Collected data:
● ● ●

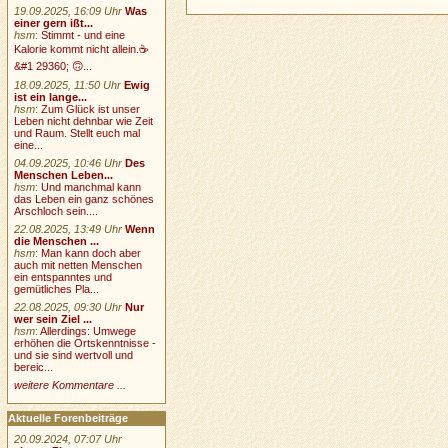
19.09.2025, 16:09 Uhr
Was
einer gern ißt...
hsm
:
Stimmt - und eine
Kalorie kommt nicht allein.☕
&#1 29360; 🙃...
18.09.2025, 11:50 Uhr
Ewig
ist ein lange...
hsm
:
Zum Glück ist unser
Leben nicht dehnbar wie Zeit
und Raum. Stellt euch mal
eine...
04.09.2025, 10:46 Uhr
Des
Menschen Leben...
hsm
:
Und manchmal kann
das Leben ein ganz schönes
Arschloch sein....
22.08.2025, 13:49 Uhr
Wenn
die Menschen ...
hsm
:
Man kann doch aber
auch mit netten Menschen
ein entspanntes und
gemütliches Pla...
22.08.2025, 09:30 Uhr
Nur
wer sein Ziel ...
hsm
:
Allerdings: Umwege
erhöhen die Ortskenntnisse -
und sie sind wertvoll und
bereic...
weitere Kommentare ...
Aktuelle Forenbeiträge
20.09.2024, 07:07 Uhr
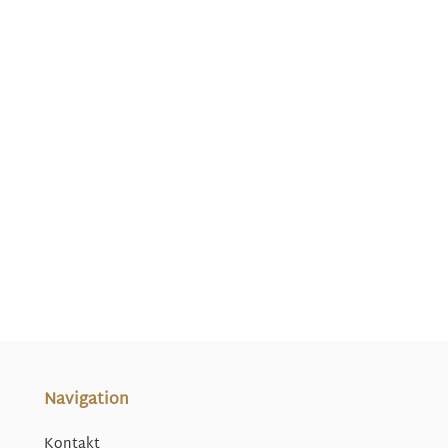
Navigation
Kontakt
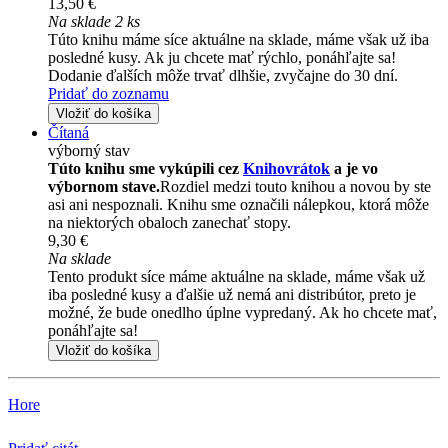
13,50 €
Na sklade 2 ks
Túto knihu máme síce aktuálne na sklade, máme však už iba
posledné kusy. Ak ju chcete mať rýchlo, ponáhľajte sa!
Dodanie ďalších môže trvať dlhšie, zvyčajne do 30 dní.
Pridať do zoznamu
Vložiť do košíka
Čítaná
výborný stav
Túto knihu sme vykúpili cez
Knihovrátok
a je vo
výbornom stave.
Rozdiel medzi touto knihou a novou by ste
asi ani nespoznali. Knihu sme označili nálepkou, ktorá môže
na niektorých obaloch zanechať stopy.
9,30 €
Na sklade
Tento produkt síce máme aktuálne na sklade, máme však už
iba posledné kusy a ďalšie už nemá ani distribútor, preto je
možné, že bude onedlho úplne vypredaný. Ak ho chcete mať,
ponáhľajte sa!
Vložiť do košíka
Hore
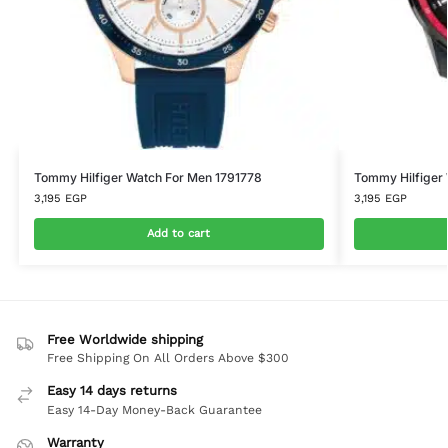
Tommy Hilfiger Watch For Men 1791778
Tommy Hilfiger
3,195
EGP
3,195
EGP
Add to cart
Free Worldwide shipping
Free Shipping On All Orders Above $300
Easy 14 days returns
Easy 14-Day Money-Back Guarantee
Warranty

● ● ●

EXERCISE DIRECTIONS => Each line in which the string "Tommy" is found must be copied from the data.

PROBLEM SOLUTION =>
Tommy Hilfiger Watch For Men 1791778
Tommy Hilfiger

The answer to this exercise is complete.